Pour Tanguy Struye, il convient de garder son sang-froid. « Il y a des choses qu’on aimerait faire dans l’idéal. Mais ce genre de stratégies auraient des conséquences catastrophiques », assure-t-il. « Le fait même que cette option ait été discutée est problématique », selon l’expert.
Perdre la guerre du ciel, synonyme de défaite pour l’Ukraine?
La demande de Zelensky semble donc irréaliste, selon les deux experts. Ou elle mènerait de facto à une étendue majeure du conflit. Perdre la guerre du ciel, serait-ce nécessairement synonyme de défaite, pour l’Ukraine ? Pas automatiquement. « Evidemment, cela compliquerait les choses », souligne Tanguy Struye. « Mais ça ne signifie pas nécessairement la défaite ukrainienne. Ils ont reçu des armes livrées par l’Occident, qui peuvent détruire les avions russes depuis le sol. »
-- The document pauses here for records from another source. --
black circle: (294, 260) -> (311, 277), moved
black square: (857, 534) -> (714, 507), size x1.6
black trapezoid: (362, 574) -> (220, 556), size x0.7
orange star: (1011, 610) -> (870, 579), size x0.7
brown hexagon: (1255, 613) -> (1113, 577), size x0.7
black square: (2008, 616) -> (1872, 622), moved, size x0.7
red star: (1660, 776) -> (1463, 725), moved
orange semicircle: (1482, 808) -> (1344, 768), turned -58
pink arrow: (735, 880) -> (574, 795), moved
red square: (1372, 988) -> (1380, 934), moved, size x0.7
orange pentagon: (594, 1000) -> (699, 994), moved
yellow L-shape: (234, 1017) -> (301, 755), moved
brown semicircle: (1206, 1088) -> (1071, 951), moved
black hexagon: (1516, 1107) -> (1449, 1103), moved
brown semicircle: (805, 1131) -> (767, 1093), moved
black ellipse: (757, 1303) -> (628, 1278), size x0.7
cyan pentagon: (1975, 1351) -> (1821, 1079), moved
Actuellement, il est d’ailleurs impossible de savoir si l’Ukraine a entièrement perdu la maîtrise de son ciel, ou non. « On ne sait pas non plus dire si les avions russes font bien leur travail. Un appareil n’a d’utilité que si son pilote est vraiment hors-pair. Il y a donc aussi la question de la compétence des Russes », précise André Dumoulin. « D’autant plus qu’on ne sait pas comment le conflit va évoluer. Va-t-on vers un cessez-le-feu ou une logique de guérilla à long terme ? La guérilla est possible sans nécessairement avoir le contrôle aérien », ajoute Tanguy Struye.
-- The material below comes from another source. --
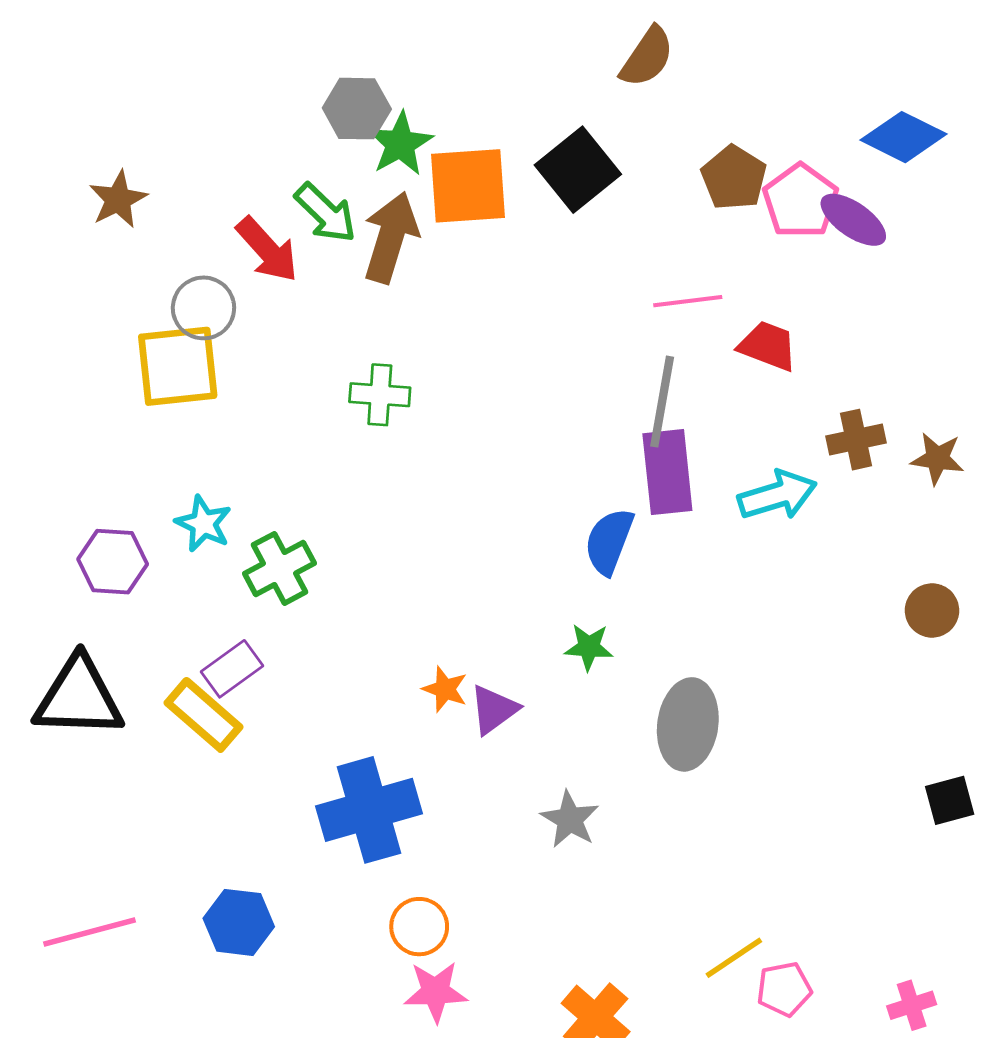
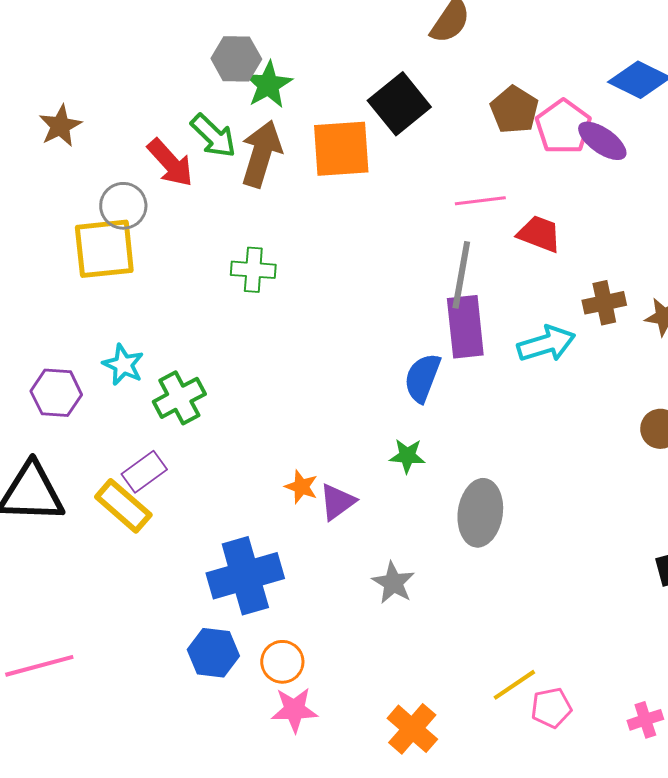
orange square: (468, 186) -> (341, 149), moved
blue hexagon: (239, 922) -> (213, 653), moved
Prêts d’avions des Occidentaux: une option scabreuse
Une autre option est également évoquée pour aider l’Ukraine à rester souveraine dans le ciel : la fourniture d’avions de chasse. L’idée inédite d’une telle livraison en urgence, évoquée par plusieurs responsables occidentaux, s’annonce complexe à mettre en oeuvre.
Car pour l’heure, la Pologne, comme les autres pays de l’Est membres de l’Otan disposant de ces avions soviétiques, restent sur la retenue. Deux facteurs pourraient l’expliquer: la volonté de ne pas affaiblir leur propre flotte de chasse avec une guerre à leurs portes et la crainte d’être assimilés à des belligérants par la Russie.
Si les Russes devaient attaquer les forces d’un seul Etat membre de l’Alliance transatlantique, tous les autres, y compris les Etats-Unis, devraient en effet venir militairement à son secours au nom du sacro-saint article 5 du traité qui les unit et que Joe Biden s’est engagé à respecter.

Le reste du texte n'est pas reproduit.